The New York Times offered the following observation about individual investors:
One of the phenomena of the last several decades has been the rise of the individual investor. As Americans have become more responsible for their own retirement, they have poured money into stocks with such faith that half of the country’s households now own shares directly or through mutual funds, which are by far the most popular way Americans invest in stocks. So the turnabout is striking.
I get the impression that in talking with many who grew up, matured and earned the majority of their living between the 1960s and 2000s that the stock market moving higher had been accepted as a given. People believed in the stock market as a vehicle on the path to personal financial success with returns averaging double-digit percentage gains per year. Between the dual bubbles over the past 10 or so years, that sentiment has slowly shifted to where it is now. While many still understand and believe in the stock market as a vehicle for wealth, there is a far deeper acknowledgment of the risk element inherent in equities. A monthly chart of the S&P clearly highlights the lack of returns in equity markets over the past decade:
One problem I see with equities at this point in time is that everyone wants to buy a sure thing. Not only that, everyone wants to be “in the money” the second in which they place an investment. Such an expectation was nearly practical in the past half-century, but is far more difficult today. That’s not necessarily a good or bad thing, it simply is. Investment is an inherently uncertain endeavor and that is exactly why investors are paid a reward for making investments. One of the key drivers behind the stock market expansion in the post-World War II era has been a willingness to embrace this uncertainty in the quest for opportunity.

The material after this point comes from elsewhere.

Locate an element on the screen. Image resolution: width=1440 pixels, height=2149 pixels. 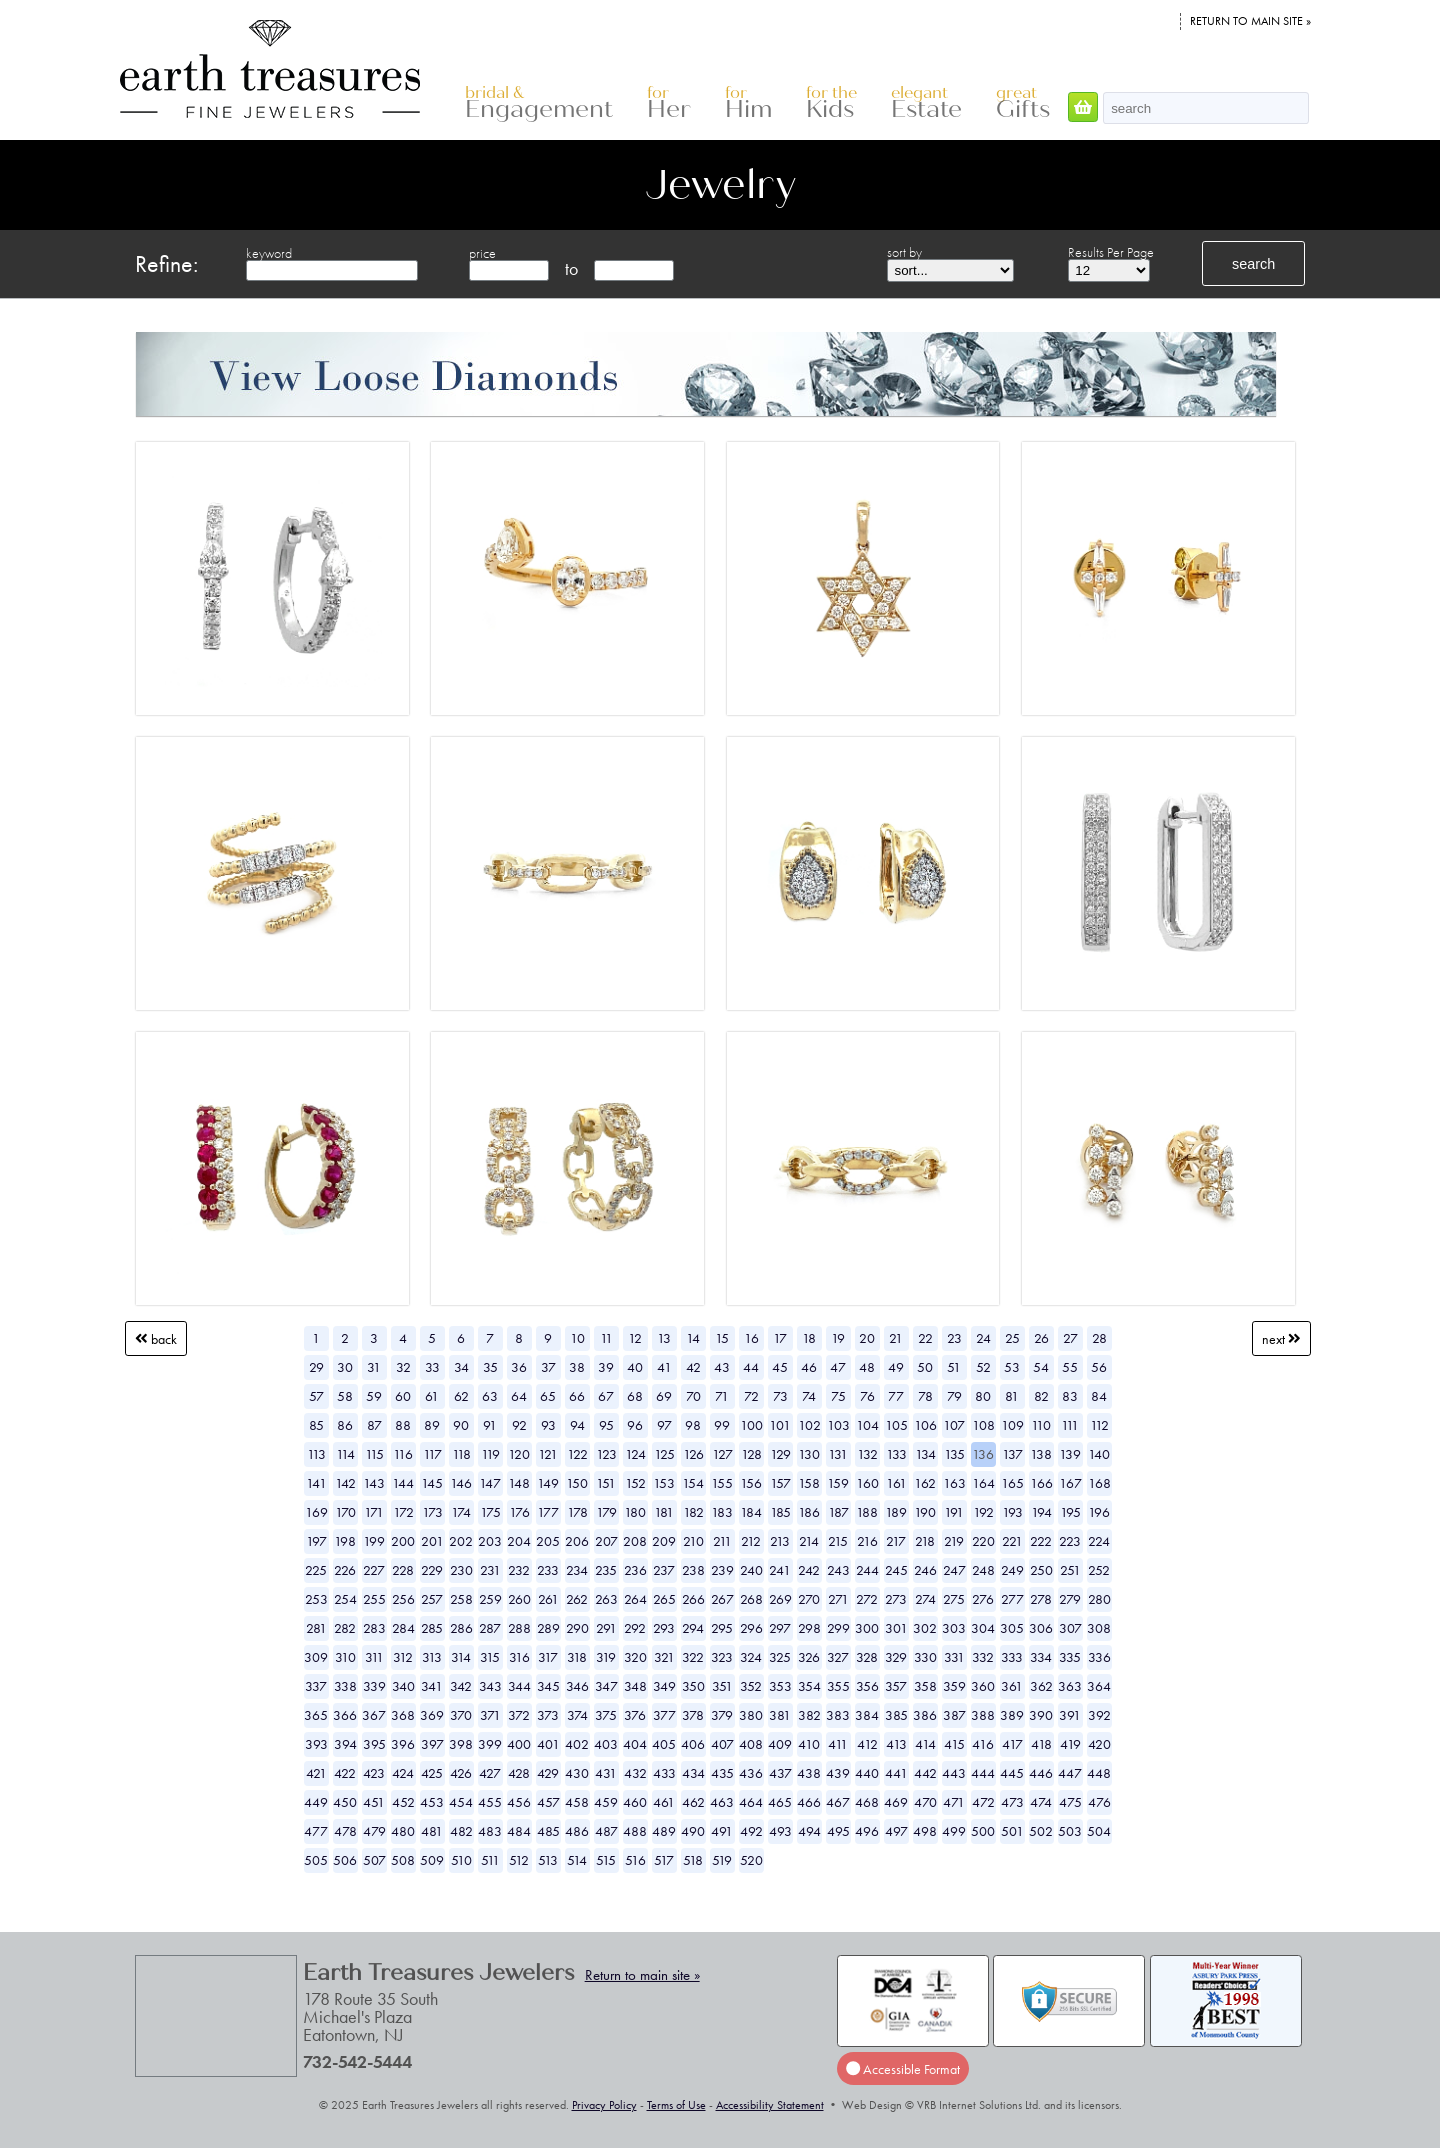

This phenomenon further explains the transition to bonds. While bonds offer lower returns, people are far more confident in their return of capital, which justifies the lower level of reward relative to equities. One element that I, as an investor, find intriguing about the NY Times article is the contrarian indicator factor. Typically when an investment vehicle completely loses favor is exactly the time in which the potential returns are greatest. Sure the macro landscape looks “unusually uncertain,” but at the same time, corporate balance sheets look incredibly attractive, yields on Dow stocks are exceeding those of Treasuries, and dynamic growth and innovation are changing the ways in which we store, process and consume information. With the uptick in M&A, as well as IPO filings over the past two weeks, it seems that some still understand this concept. Afterall, it is one of the core tenets of Benjamin Graham’s time-tested value investing strategy: buy into the Bear to sell into the Bull.